Finite-temperature Fe K-edge X-ray absorption simulations reveal local structural dynamics of an iron(II) photosensitizer in solution and the crystalline phase
Abstract
Interpreting metal K-edge spectra of flexible photosensitizers requires a structural model that separates electronic signatures from thermal motion, solvent disorder, and crystal-packing effects. We combine Fe K-edge X-ray absorption measurements with second-generation Car--Parrinello ab initio molecular dynamics and all-electron Gaussian and augmented-plane-wave simulations for an iron(II) N-heterocyclic carbene photosensitizer in acetonitrile solution and in the crystalline phase. Ensemble-averaged spectra reproduce the main near-edge features in both environments and preserve the experimentally observed similarity of the first Fe coordination shell upon dissolution. Comparison with radial distributions extracted from extended fine-structure measurements validates the Fe--N and Fe--C coordination shells sampled by the trajectories, while element-resolved pair distributions explain why higher-shell experimental contrast is rapidly lost.
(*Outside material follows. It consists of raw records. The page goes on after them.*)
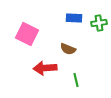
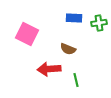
red arrow: moved 4 px right, 1 px down
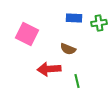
green line: moved 1 px right, 1 px down
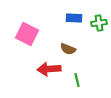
green line: moved 1 px up
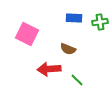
green cross: moved 1 px right, 1 px up
green line: rotated 32 degrees counterclockwise
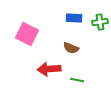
brown semicircle: moved 3 px right, 1 px up
green line: rotated 32 degrees counterclockwise
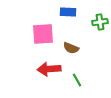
blue rectangle: moved 6 px left, 6 px up
pink square: moved 16 px right; rotated 30 degrees counterclockwise
green line: rotated 48 degrees clockwise
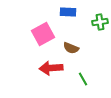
pink square: rotated 25 degrees counterclockwise
red arrow: moved 2 px right, 1 px up
green line: moved 6 px right, 1 px up
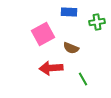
blue rectangle: moved 1 px right
green cross: moved 3 px left
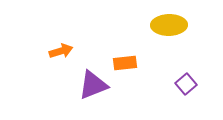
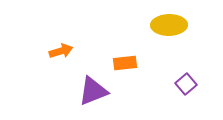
purple triangle: moved 6 px down
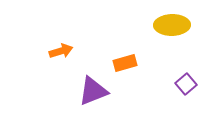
yellow ellipse: moved 3 px right
orange rectangle: rotated 10 degrees counterclockwise
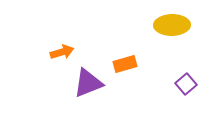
orange arrow: moved 1 px right, 1 px down
orange rectangle: moved 1 px down
purple triangle: moved 5 px left, 8 px up
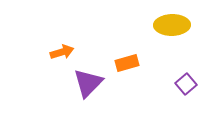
orange rectangle: moved 2 px right, 1 px up
purple triangle: rotated 24 degrees counterclockwise
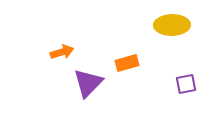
purple square: rotated 30 degrees clockwise
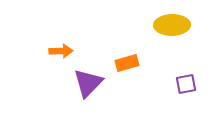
orange arrow: moved 1 px left, 1 px up; rotated 15 degrees clockwise
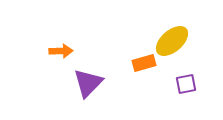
yellow ellipse: moved 16 px down; rotated 40 degrees counterclockwise
orange rectangle: moved 17 px right
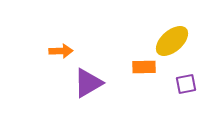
orange rectangle: moved 4 px down; rotated 15 degrees clockwise
purple triangle: rotated 16 degrees clockwise
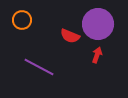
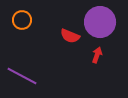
purple circle: moved 2 px right, 2 px up
purple line: moved 17 px left, 9 px down
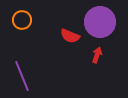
purple line: rotated 40 degrees clockwise
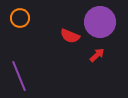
orange circle: moved 2 px left, 2 px up
red arrow: rotated 28 degrees clockwise
purple line: moved 3 px left
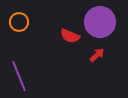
orange circle: moved 1 px left, 4 px down
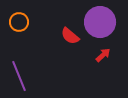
red semicircle: rotated 18 degrees clockwise
red arrow: moved 6 px right
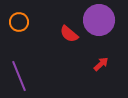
purple circle: moved 1 px left, 2 px up
red semicircle: moved 1 px left, 2 px up
red arrow: moved 2 px left, 9 px down
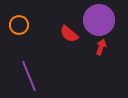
orange circle: moved 3 px down
red arrow: moved 17 px up; rotated 28 degrees counterclockwise
purple line: moved 10 px right
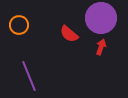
purple circle: moved 2 px right, 2 px up
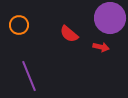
purple circle: moved 9 px right
red arrow: rotated 84 degrees clockwise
The same dynamical ensembles reveal a broad out-of-plane distribution of the terpyridine nitrogen atom and a nearly octahedral distribution of the Fe-centered coordination planes. The results show that finite-temperature X-ray absorption simulations can provide a compact structural-dynamics picture of molecular transition metal photosensitizers by linking local spectra, solvent-phase ligand motion, and medium-range structural disorder within one trajectory-based description.